Henry Care (1646–1688) was an English political writer and journalist, or "Whig propagandist", whose specialty was anti-Catholicism.

==Life==
Care edited a paper called the Weekly Pacquet of Advice from Rome. It began as a serial publication covering the history of the Protestant Reformation. After the publicity for the alleged Popish Plot of 1678, he wrote against the Church of England and its members, then supposed by some to be deeply inclined towards popery. He was tried at Guildhall, 2 July 1680, on an information against him as the author of this journal, and more particularly for a clause against the lord chief justice, William Scroggs, who himself sat as judge at the trial. The jury found him guilty, and Care was prohibited from printing his journal.

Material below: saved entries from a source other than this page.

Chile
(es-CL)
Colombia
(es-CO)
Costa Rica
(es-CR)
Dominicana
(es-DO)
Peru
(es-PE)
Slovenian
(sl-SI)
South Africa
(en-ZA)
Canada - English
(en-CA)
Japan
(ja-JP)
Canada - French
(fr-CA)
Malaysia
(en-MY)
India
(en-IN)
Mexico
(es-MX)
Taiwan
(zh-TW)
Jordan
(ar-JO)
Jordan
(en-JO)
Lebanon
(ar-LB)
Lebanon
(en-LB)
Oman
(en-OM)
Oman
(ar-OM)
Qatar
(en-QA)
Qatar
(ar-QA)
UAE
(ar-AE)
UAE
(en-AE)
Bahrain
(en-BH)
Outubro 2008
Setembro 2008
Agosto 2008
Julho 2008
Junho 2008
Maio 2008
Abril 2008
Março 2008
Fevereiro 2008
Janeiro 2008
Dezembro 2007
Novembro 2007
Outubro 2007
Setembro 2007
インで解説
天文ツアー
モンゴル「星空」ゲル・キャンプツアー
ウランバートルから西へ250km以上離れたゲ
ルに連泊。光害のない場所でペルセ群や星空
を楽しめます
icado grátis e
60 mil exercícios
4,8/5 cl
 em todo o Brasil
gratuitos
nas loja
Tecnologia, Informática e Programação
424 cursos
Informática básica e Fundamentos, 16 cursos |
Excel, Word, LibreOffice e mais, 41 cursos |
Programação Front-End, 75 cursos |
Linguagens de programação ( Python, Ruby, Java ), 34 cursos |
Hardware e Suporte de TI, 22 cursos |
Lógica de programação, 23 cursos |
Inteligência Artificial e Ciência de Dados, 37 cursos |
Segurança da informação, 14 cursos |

These proceedings then constituted one of the charges brought against Scroggs, who was removed from the bench some months later, and Care continued to publish. Care's last number of the Weekly Pacquet, which extended to five volumes, is dated 13 July 1683, at which time he fell ill. In 1682 Care fell out with Langley Curtis, the original publisher; Care, who lived at the time in the Great Old Bailey, continued to work on his own account. But at the start of the quarrel, Curtis, employed William Salmon, another writer, to publish a continuation of the Pacquets, and he did so from 25 August 1682, the same day as Care's fifth volume also began, until 4 May 1683.

The English Liberties (1680, in later versions often British Liberties) was a cheap polemical book that was influential and much-reprinted, in the American colonies as well as Britain, and made Magna Carta central to the history and the contemporary legitimacy of its subject. The Excellent Privilege of Liberty (1687), an American book generally attributed to William Penn, reprinted the text of both Magna Carta (its first American printing) and (without attributing it) English Liberties.

==Legacy==
The English Liberties continued to be reprinted until the late 18th century. A two-volume adaptation of the Weekly Pacquet, under the title The History of Popery, appeared anonymously in 1735–6.